Un tremblement de terre théorique nous vient des Etats-Unis. Le libéralisme était jusque là la référence unique. Les politologues avaient construit un système normatif commun à tous les pays qui devaient répondre aux mêmes impératifs. La politique économique prônée par le FMI et la Banque mondiale était très révélatrice : la même potion pour tout le monde et chacun quel que soit le développement de l’économie monétaire, du capitalisme. Les effets catastrophiques sont des constats partagés qui poussent à de nouvelles conceptions. Mais c’est la crise systémique du capitalisme qui a provoqué la plus forte remise en cause du libéralisme. Aux États-Unis, toutes les associations d’enseignants en économie recherchent d’autres paradigmes. Elles sont en train de réfléchir à de nouveaux programmes en rupture avec l’idéologie libérale et à la représentation de la réalité « mathématifiée » via les modèles économétriques qui ont pris le pas sur la réalité, une sorte de coup d’État des mathématiques sur la réalité, sur le raisonnement économique.

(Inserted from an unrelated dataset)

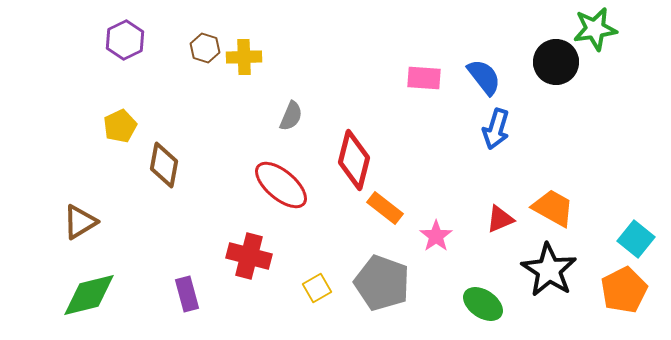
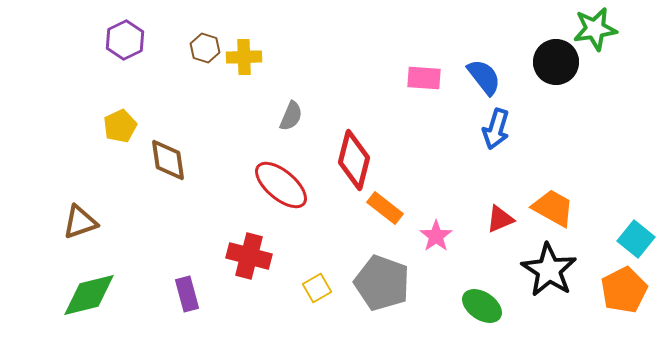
brown diamond: moved 4 px right, 5 px up; rotated 18 degrees counterclockwise
brown triangle: rotated 12 degrees clockwise
green ellipse: moved 1 px left, 2 px down
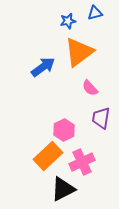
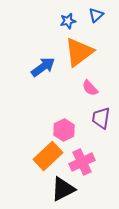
blue triangle: moved 1 px right, 2 px down; rotated 28 degrees counterclockwise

C’est dans ce contexte qu’il faut comprendre l’intérêt de la thèse développée par Douglass C. North – co-Nobel d’économie en 1993 -, John Joseph Wallis – historien de l’économie – et Barry R. Weingast – politologue -, « Violence et ordre social ». Unissant leurs connaissances, ils proposent un nouveau paysage conceptuel. Reprenant, sans le citer, la problématique de Dühring, ils font de la régulation de la violence le problème essentiel de la constitution des ordres sociaux. Ils s’autorisent même à refaire l’histoire du monde. Les ordres sociaux pré capitalistes (Traduction personnelle, ce concept ne fait pas partie de la méthodologie des auteurs) sont qualifiés d’« États Naturels » pour la gestion de la violence via des prébendes, rentes et privilèges, soit une utilisation non productive de l’économie, tandis que le monde « moderne » se différencie en deux modèles, un dit « d’accès limité », celui des pays du tiers-monde (Une fois encore je traduis) et le dernier dit « d’accès ouvert », celui des pays capitalistes développés. Ils en déduisent que les politiques valables pour le dernier ne le sont pas pour le premier. Les organisations internationales doivent intégrer cette différenciation pour définir leur modalité d’intervention.

Une thèse qui, à la fois, fait la démonstration de la crise que vit l’idéologie libérale incapable d’expliquer le monde, et la volonté de ces auteurs de continuer à ignorer Marx (Voir Nicolas Béniès, « Marx, le capitalisme et les crises », La Ville Brûle, Les citations ne servent qu’à fixer les idées et non à épuiser les problèmes) et ses concepts qui font la preuve de leur efficacité comme le reconnaissent des revues comme le « Financial Times ». Notamment, ils font l’impasse sur le colonialisme et l’impérialisme, sans parler de la domination des marchés financiers comme des causes du sous-développement. Les pays dits émergents, comme la Chine et le Brésil, font la preuve concrète que cette construction reste idéologique. Ils expriment la nécessité de construire de nouvelles théorisations pour comprendre le monde.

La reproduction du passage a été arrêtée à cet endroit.